Consider the following game:
Two players alternately take one or two stones from a pile of stones. The objective of each player is to take, in total, an even number of stones. Suppose that in the beginning the pile has an odd number of stones $n$, so that one of the players wins and another loses.
I would like to know, what player has the winning strategy here.
If $n = 1$ the second player is the one, who wins, as the first player takes the only stone and loses immediately.
If $n = 3$ the first player wins by taking two stones and reducing the game $n = 1$ on second player's turn.
However, I have no idea how to get the solution for an arbitrary odd $n$.

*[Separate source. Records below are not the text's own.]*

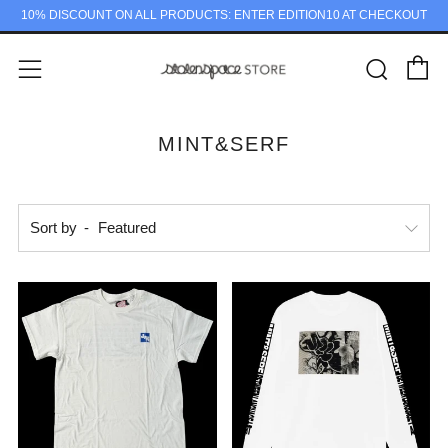
10% DISCOUNT ON ALL PRODUCTS: ENTER EDITION10 AT CHECKOUT
C
Sear
Menu
MINT&SERF
Sort by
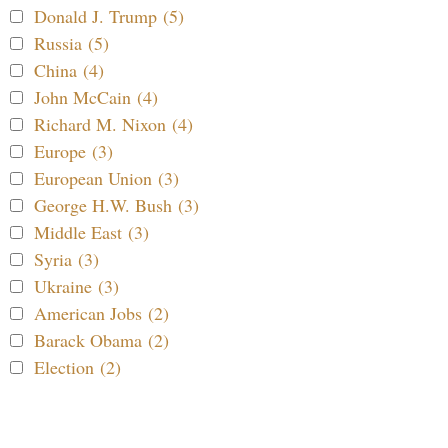
Donald J. Trump (5)
Russia (5)
China (4)
John McCain (4)
Richard M. Nixon (4)
Europe (3)
European Union (3)
George H.W. Bush (3)
Middle East (3)
Syria (3)
Ukraine (3)
American Jobs (2)
Barack Obama (2)
Election (2)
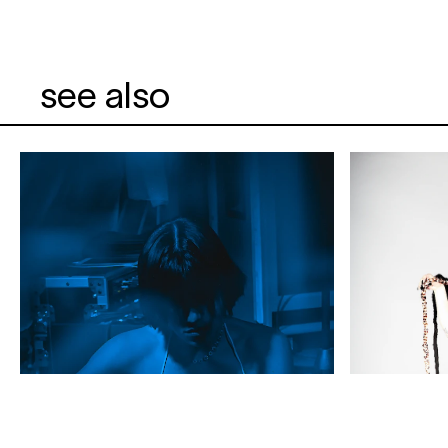
see also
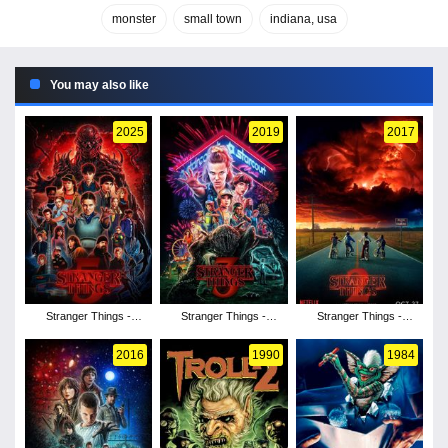
monster
small town
indiana, usa
You may also like
2025
2019
2017
Stranger Things -
Stranger Things -
Stranger Things -
Season 5
Season 3
Season 2
2016
1990
1984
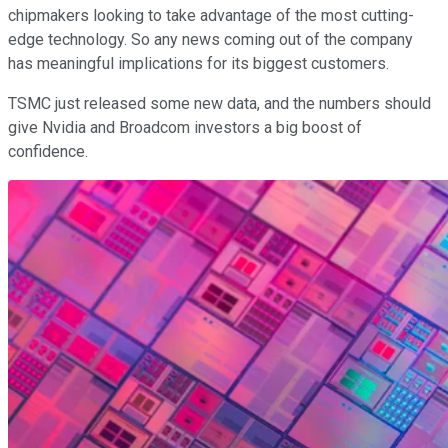
chipmakers looking to take advantage of the most cutting-
edge technology. So any news coming out of the company
has meaningful implications for its biggest customers.
TSMC just released some new data, and the numbers should
give Nvidia and Broadcom investors a big boost of
confidence.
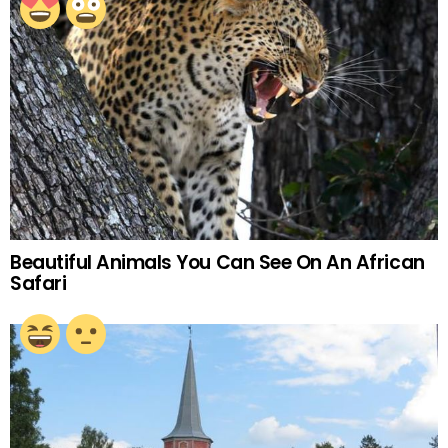
Beautiful Animals You Can See On An African
Safari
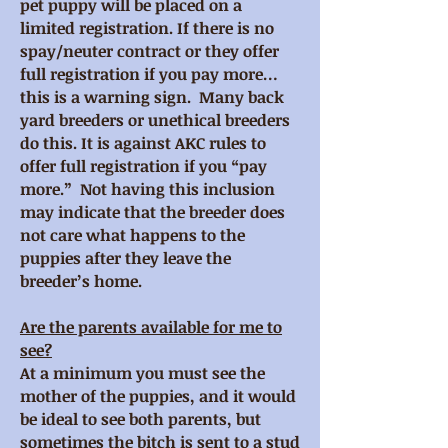
pet puppy will be placed on a
limited registration. If there is no
spay/neuter contract or they offer
full registration if you pay more…
this is a warning sign. Many back
yard breeders or unethical breeders
do this. It is against AKC rules to
offer full registration if you “pay
more.” N
ot having this inclusion
may indicate that the breeder does
not care what happens to the
puppies after they leave the
breeder’s home.
Are the parents available for me to
see?
At a minimum you must see the
mother of the puppies, and it would
be ideal to see both parents, but
sometimes the bitch is sent to a stud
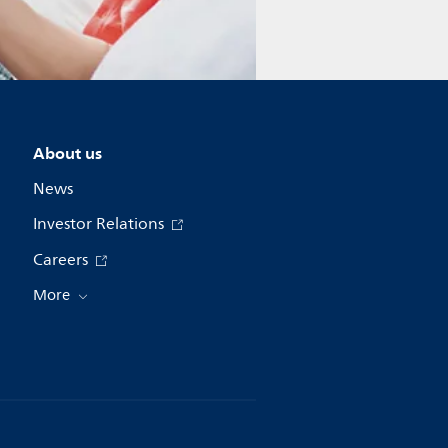
About us
News
Investor Relations
Careers
More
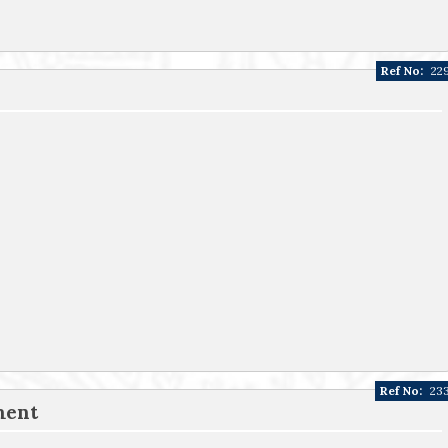
Ref No:
22
Ref No:
23
ment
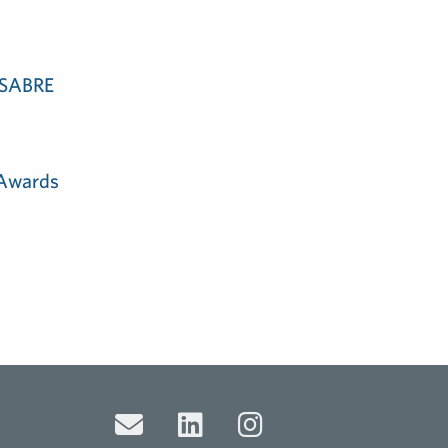
e SABRE
 Awards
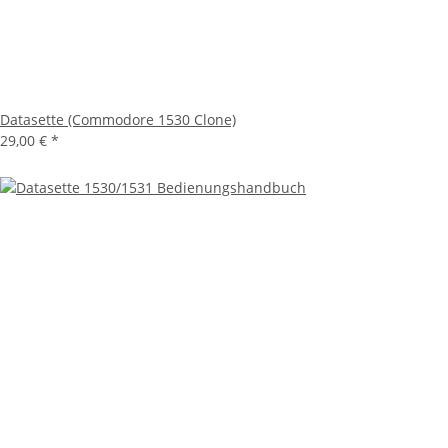
Datasette (Commodore 1530 Clone)
29,00 €
*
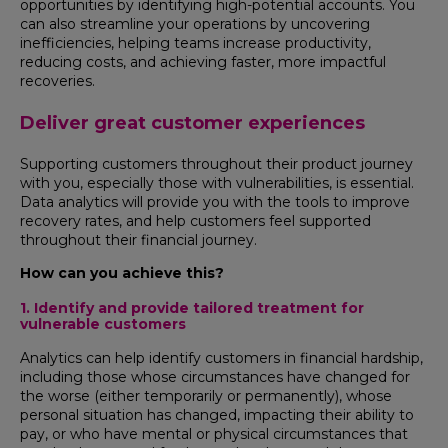
opportunities by identifying high-potential accounts. You
can also streamline your operations by uncovering
inefficiencies, helping teams increase productivity,
reducing costs, and achieving faster, more impactful
recoveries.
Deliver great customer experiences
Supporting customers throughout their product journey
with you, especially those with vulnerabilities, is essential.
Data analytics will provide you with the tools to improve
recovery rates, and help customers feel supported
throughout their financial journey.
How can you achieve this?
1. Identify and provide tailored treatment for
vulnerable customers
Analytics can help identify customers in financial hardship,
including those whose circumstances have changed for
the worse (either temporarily or permanently), whose
personal situation has changed, impacting their ability to
pay, or who have mental or physical circumstances that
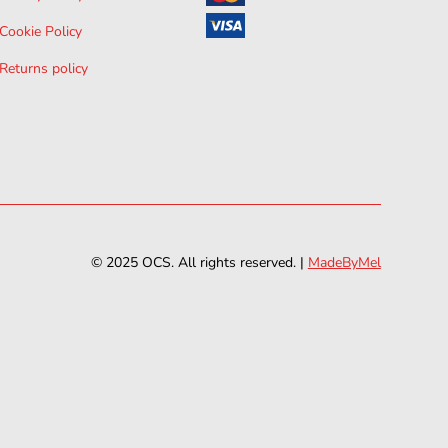
Cookie Policy
Returns policy
© 2025 OCS. All rights reserved. |
MadeByMel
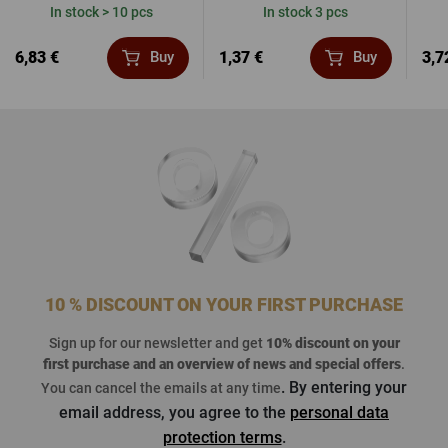
In stock > 10 pcs
In stock 3 pcs
6,83 €
1,37 €
3,7
Buy
Buy
10 % DISCOUNT ON YOUR FIRST PURCHASE
Sign up for our newsletter and get
10% discount on your
first purchase
and an overview of news and special offers
.
. By entering your
You can cancel the emails at any time
email address, you agree to the
personal data
protection terms
.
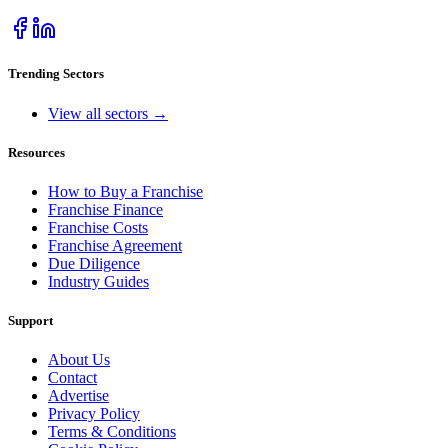
Trending Sectors
View all sectors →
Resources
How to Buy a Franchise
Franchise Finance
Franchise Costs
Franchise Agreement
Due Diligence
Industry Guides
Support
About Us
Contact
Advertise
Privacy Policy
Terms & Conditions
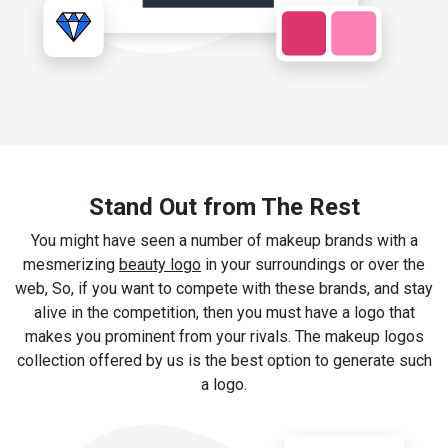
Stand Out from The Rest
You might have seen a number of makeup brands with a
mesmerizing
beauty logo
in your surroundings or over the
web, So, if you want to compete with these brands, and stay
alive in the competition, then you must have a logo that
makes you prominent from your rivals. The makeup logos
collection offered by us is the best option to generate such
a logo.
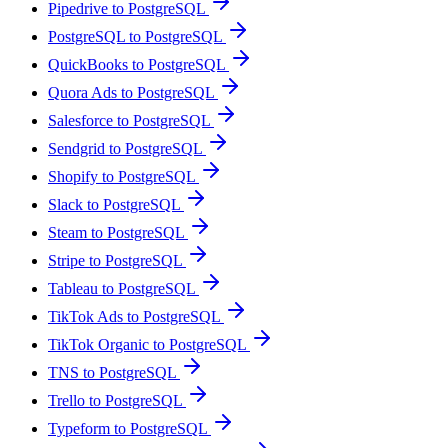
Pipedrive to PostgreSQL
PostgreSQL to PostgreSQL
QuickBooks to PostgreSQL
Quora Ads to PostgreSQL
Salesforce to PostgreSQL
Sendgrid to PostgreSQL
Shopify to PostgreSQL
Slack to PostgreSQL
Steam to PostgreSQL
Stripe to PostgreSQL
Tableau to PostgreSQL
TikTok Ads to PostgreSQL
TikTok Organic to PostgreSQL
TNS to PostgreSQL
Trello to PostgreSQL
Typeform to PostgreSQL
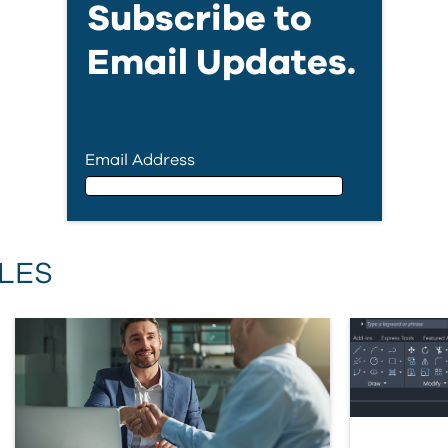
Subscribe to
Email Updates.
Email Address
Email Address
LES
First Name
Last Name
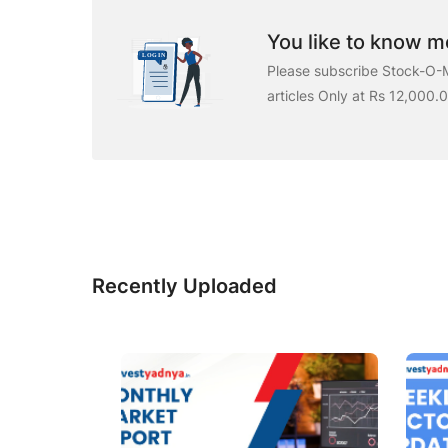
You like to know mo
Please subscribe Stock-O-M
articles Only at Rs 12,000.
Recently Uploaded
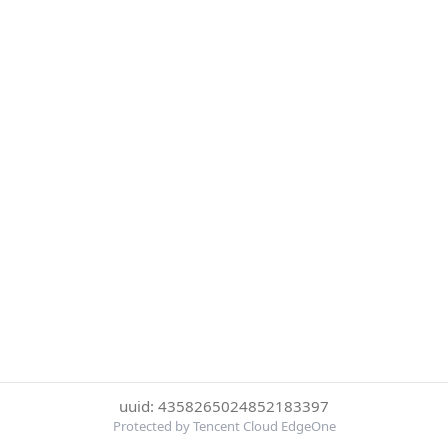
uuid: 4358265024852183397
Protected by Tencent Cloud EdgeOne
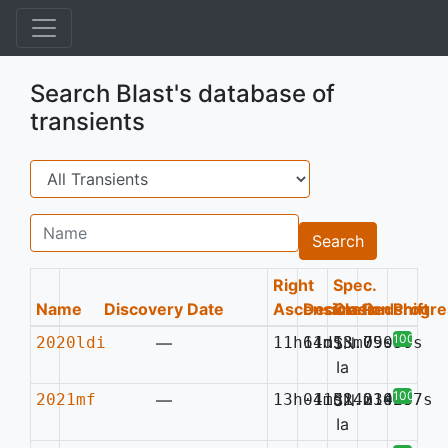
Search Blast's database of
transients
Search
Name
Search
Right
Spec.
Name
Discovery Date
Ascension
Declination
Class
Redshift
Progre
100%
2020ldi
—
11h11m13.75s
64d53m09.77s
SN
0.030
Ia
100%
2021mf
—
13h01m51.23s
-41d24m14.37s
SN
0.029
Ia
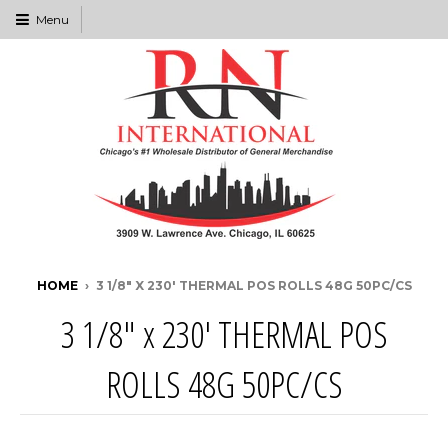
Menu
HOME
›
3 1/8" X 230' THERMAL POS ROLLS 48G 50PC/CS
3 1/8" x 230' THERMAL POS
ROLLS 48G 50PC/CS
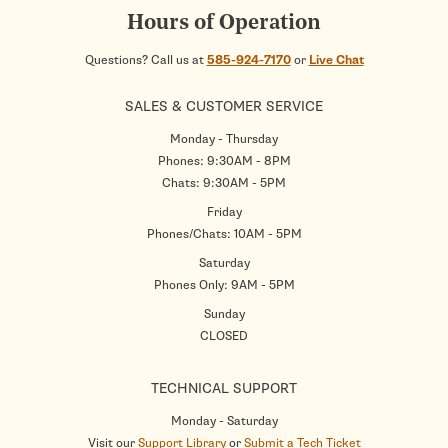
Hours of Operation
Questions? Call us at
585-924-7170
or
Live Chat
SALES & CUSTOMER SERVICE
Monday - Thursday
Phones: 9:30AM - 8PM
Chats: 9:30AM - 5PM
Friday
Phones/Chats: 10AM - 5PM
Saturday
Phones Only: 9AM - 5PM
Sunday
CLOSED
TECHNICAL SUPPORT
Monday - Saturday
Visit our
Support Library
or
Submit a Tech Ticket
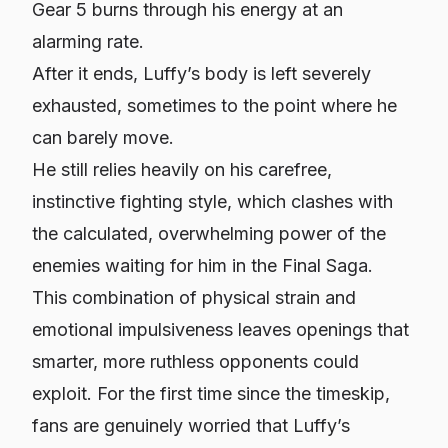
Gear 5 burns through his energy at an
alarming rate.
After it ends, Luffy’s body is left severely
exhausted, sometimes to the point where he
can barely move.
He still relies heavily on his carefree,
instinctive fighting style, which clashes with
the calculated, overwhelming power of the
enemies waiting for him in the Final Saga.
This combination of physical strain and
emotional impulsiveness leaves openings that
smarter, more ruthless opponents could
exploit. For the first time since the timeskip,
fans are genuinely worried that Luffy’s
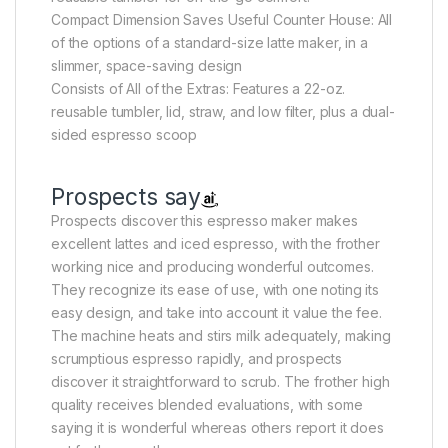
Compact Dimension Saves Useful Counter House: All
of the options of a standard-size latte maker, in a
slimmer, space-saving design
Consists of All of the Extras: Features a 22-oz.
reusable tumbler, lid, straw, and low filter, plus a dual-
sided espresso scoop
Prospects say
Prospects discover this espresso maker makes
excellent lattes and iced espresso, with the frother
working nice and producing wonderful outcomes.
They recognize its ease of use, with one noting its
easy design, and take into account it value the fee.
The machine heats and stirs milk adequately, making
scrumptious espresso rapidly, and prospects
discover it straightforward to scrub. The frother high
quality receives blended evaluations, with some
saying it is wonderful whereas others report it does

This question (not all of it, however, but only the quoted "rules of the game") was initially posted by @kris, but got deleted as a PSQ. However, this question seemed too interesting to ignore so I reposted it (with added context).
Best Answer
Label a state (where it is your turn) by $(n,m)$ where $n$ is the number of stones in the pile and $m$ is the parity ($0= even$, $1=odd$) of the number of stones you have. Note that the total number of stones is odd, so if $n$ is even your opponent's number of stones has the opposite parity to yours, while if $n$ is odd your opponent's number has the same parity as yours. Thus $(0,0)$, $(1,1)$ are winning positions and $(0,1)$ and $(1,0)$ are losing.
By induction, I find the following:
$(4k,0)$ is a win, $(4k,1)$ is a loss
$(4k+1,0)$ is a loss, $(4k+1,1)$ is a win
$(4k+2,0)$ is a win, $(4k+2,1)$ is a win.
$(4k+3,0)$ is a win, $(4k+3,1)$ is a loss.
Thus from $(4k,0)$ (if $k>0$) you take one stone, leaving your opponent in the losing position $(4k-1,1)$. From $(4k,1)$ you have a loss, as you must leave your opponent with either $(4k-1,0)$ or $(4k-2,1)$, both wins. Similarly in other cases.